The Cairns Botanic Gardens Visitor Centre and HP Tree House received the two top awards at the 2012 Australian Institute of Architects’ Far North Queensland Regional Architecture Awards, announced on Friday 25 May.

In addition to the award-winning projects, St Clare’s Catholic School, Tully, Performing Arts Centre by Total Project Group Architects; Cairns City Centre Masterplan by Architectus; and JCU Queensland Tropical Health Alliance Research Laboratory by SKM-S2F received Regional Commendations.

The Cairns Botanic Gardens Visitor Centre by Charles Wright Architects received the Eddie Oribin Award for Building of the Year. The project creates a new, iconic gateway into the botanic gardens and Tanks Arts Centre precinct, demonstrating a new architecture for the tropics that assists Cairns in its mission to be seen as a progressive and globally significant city. The local council called for the building to be long, low and blend seamlessly with the surrounding environment.

The jury described the project as “a courageous and radial departure from classic crafted and lightweight Queensland visitor centres. This alternative approach … has clearly generated a potent sense of place and use of light. [The project] exhibits both outstanding working and visitor environments within a clear sustainability ethos.”

The HP Tree House by MMP Architects received the House of the Year award. Set on a secluded, private block on the flanks of Mt Whitfield in Cairns, this low-budget house has a simple, elegant, unpretentious form, is easily accessed, has minimum impact on the site, uses sustainable strategies and is low maintenance. This is achieved through the use of long-term, low maintenance materials, sustainably harvested or plantation grown timber, and locally sourced natural stone retaining walls. Suspended above the forest floor, living in this home is akin to life on a roofed platform within the rainforest canopy. A relaxed and easy ambience contributes to a harmonious relationship between the house and its occupants.

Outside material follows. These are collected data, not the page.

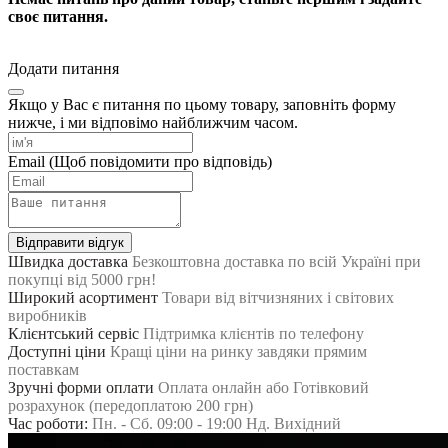
своє питання.
Додати питання
Якщо у Вас є питання по цьому товару, заповніть форму
нижче, і ми відповімо найближчим часом.
Email
(Щоб повідомити про відповідь)
Відправити відгук
Швидка доставка
Безкоштовна доставка по всій Україні при
покупці від 5000 грн!
Широкий асортимент
Товари від вітчизняних і світових
виробників
Клієнтський сервіс
Підтримка клієнтів по телефону
Доступні ціни
Кращі ціни на ринку завдяки прямим
поставкам
Зручні форми оплати
Оплата онлайн або Готівковий
розрахунок (передоплатою 200 грн)
Час роботи:
Пн. - Сб. 09:00 - 19:00 Нд. Вихідний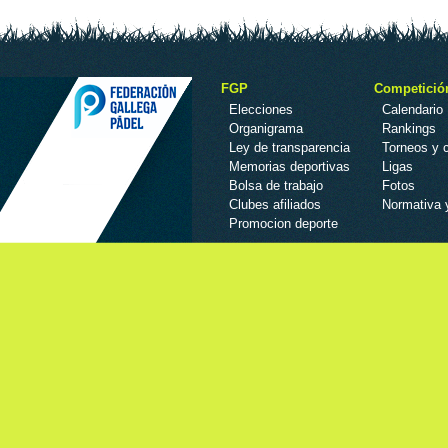
FGP
Competició
Elecciones
Calendario
Organigrama
Rankings
Ley de transparencia
Torneos y
Memorias deportivas
Ligas
Bolsa de trabajo
Fotos
Clubes afiliados
Normativa 
Promocion deporte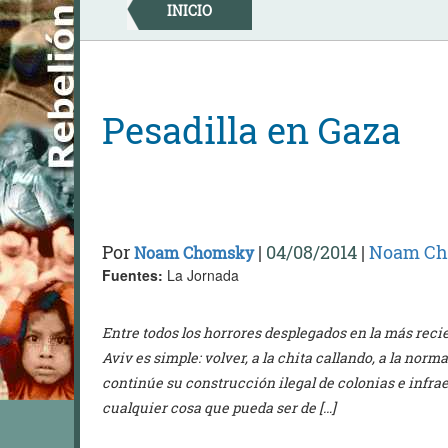
Skip
INICIO
to
content
Pesadilla en Gaza
Por
|
04/08/2014
|
Noam C
Noam Chomsky
Fuentes:
La Jornada
Entre todos los horrores desplegados en la más recien
Aviv es simple: volver, a la chita callando, a la norm
continúe su construcción ilegal de colonias e infrae
cualquier cosa que pueda ser de […]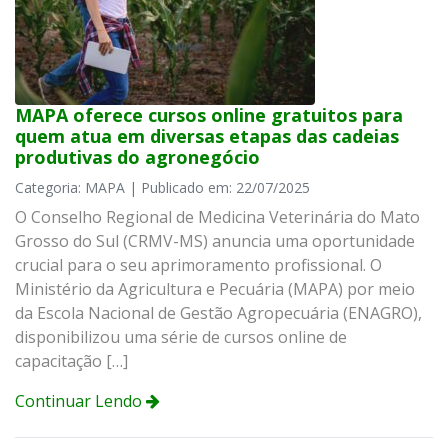
MAPA oferece cursos online gratuitos para
quem atua em diversas etapas das cadeias
produtivas do agronegócio
Categoria: MAPA | Publicado em: 22/07/2025
O Conselho Regional de Medicina Veterinária do Mato
Grosso do Sul (CRMV-MS) anuncia uma oportunidade
crucial para o seu aprimoramento profissional. O
Ministério da Agricultura e Pecuária (MAPA) por meio
da Escola Nacional de Gestão Agropecuária (ENAGRO),
disponibilizou uma série de cursos online de
capacitação […]
Continuar Lendo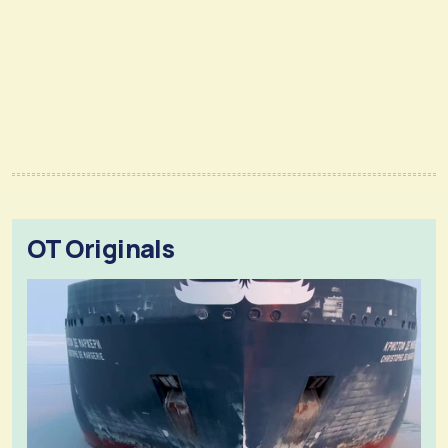
OT Originals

Of the HP Tree House project the jury noted, “a house which cleverly engages its rainforest shroud from every room and interstitial space. Its unassuming exterior belies a sequence of varied scaled interior spaces that embody a relaxed tropical lifestyle in all possible weather conditions.”

The jury consisted of Steve Cahill, architect at Clarke & Prince; Charlotte Doger de Speville, principal at C.D.S. Architects; and Gary Hunt, principal at Hunt Design.